At the beginning of fiscal 2010, the company adopted FASB guidance that amends the factors that should be considered in developing renewal or extension assumptions used in determining the useful life of recognized intangible assets and apply to (1) intangible assets that are acquired individually or with a group of other assets, and (2) intangible assets acquired in both business combinations and asset acquisitions. Entities estimating the useful life of a recognized intangible asset must consider their historical experience in renewing or extending similar arrangements or, in the absence of historical experience, must consider assumptions that market participants would use about renewal or extension. As this guidance applies only to assets acquired in the future, the company is not able to predict the impact, if any, on the company’s consolidated results of operations, financial condition or cash flows.
As of July 31, 2009, the company adopted FASB guidance which establishes general standards of accounting for and disclosure of events that occur after the balance sheet date but before financial statements are issued or are available to be issued. In particular, this guidance sets forth: (1) the period after the balance sheet date during which management of a reporting entity should evaluate events or transactions that may occur for potential recognition or disclosure in the financial statements; (2) the circumstances under which an entity should recognize events or transactions occurring after the balance sheet date in its financial statements and (3) the disclosures that an entity should make about events or transactions that occurred after the balance sheet date. The adoption of this guidance did not have a material impact on the company’s consolidated results of operations, financial condition or cash flows. In accordance with this guidance, the company has evaluated subsequent events through the date and time the financials were issued on December 4, 2009.

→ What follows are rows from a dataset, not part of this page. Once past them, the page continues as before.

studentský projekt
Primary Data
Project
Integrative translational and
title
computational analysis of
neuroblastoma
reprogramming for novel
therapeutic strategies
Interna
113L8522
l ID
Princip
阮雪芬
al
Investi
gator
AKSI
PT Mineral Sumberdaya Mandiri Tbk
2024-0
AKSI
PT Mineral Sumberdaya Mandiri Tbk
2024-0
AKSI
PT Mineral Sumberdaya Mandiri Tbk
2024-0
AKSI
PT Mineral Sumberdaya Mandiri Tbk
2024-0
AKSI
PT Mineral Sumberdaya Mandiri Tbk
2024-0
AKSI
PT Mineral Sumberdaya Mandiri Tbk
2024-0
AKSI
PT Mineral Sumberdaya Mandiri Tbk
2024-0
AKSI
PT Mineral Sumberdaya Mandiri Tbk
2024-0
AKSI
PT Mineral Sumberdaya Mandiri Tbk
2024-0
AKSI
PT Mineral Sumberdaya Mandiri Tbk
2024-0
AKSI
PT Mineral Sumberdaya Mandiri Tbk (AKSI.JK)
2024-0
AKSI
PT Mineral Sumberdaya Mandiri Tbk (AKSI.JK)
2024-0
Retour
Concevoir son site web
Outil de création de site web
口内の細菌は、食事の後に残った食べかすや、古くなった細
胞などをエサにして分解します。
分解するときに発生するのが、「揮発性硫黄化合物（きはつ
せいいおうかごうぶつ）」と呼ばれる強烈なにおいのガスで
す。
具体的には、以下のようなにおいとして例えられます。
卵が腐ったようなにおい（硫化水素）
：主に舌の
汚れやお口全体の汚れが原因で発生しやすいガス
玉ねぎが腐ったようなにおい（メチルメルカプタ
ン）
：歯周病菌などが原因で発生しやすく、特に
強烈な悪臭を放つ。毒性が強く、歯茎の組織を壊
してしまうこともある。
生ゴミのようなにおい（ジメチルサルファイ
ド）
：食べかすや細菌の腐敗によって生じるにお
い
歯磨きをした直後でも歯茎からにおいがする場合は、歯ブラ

In June 2009, the FASB amended its guidance on accounting for variable interest entities. This guidance alters the approach to determining the primary beneficiary of a variable interest entity and requires companies to more frequently assess whether they must consolidate variable interest entities. The guidance is effective for the first annual reporting period beginning after November 15, 2009 and for interim periods within that first annual reporting period. The company will adopt this guidance on February 1, 2010 and is currently assessing the potential impacts, if any, on its financial statements and disclosures.
In October 2009, the FASB issued guidance on the accounting for multiple-deliverable revenue arrangements. This guidance establishes a selling price hierarchy for determining the selling price of a deliverable; eliminates the residual method of allocation and requires arrangement consideration be allocated at the inception of the arrangement to all deliverables using the relative selling price method; and requires a vendor to determine its best estimate of selling price in a manner consistent with that used to determine the selling price of the deliverable on a stand alone basis. This guidance also expands the required disclosures related to a vendor’s multiple-deliverable revenue arrangements. The guidance is effective beginning February 1, 2011 with early adoption permitted. The company has adopted the new guidance prospectively from the beginning of the fiscal year and determined that there is no material impact on its consolidated results of operations, financial condition, cash flows, or disclosures.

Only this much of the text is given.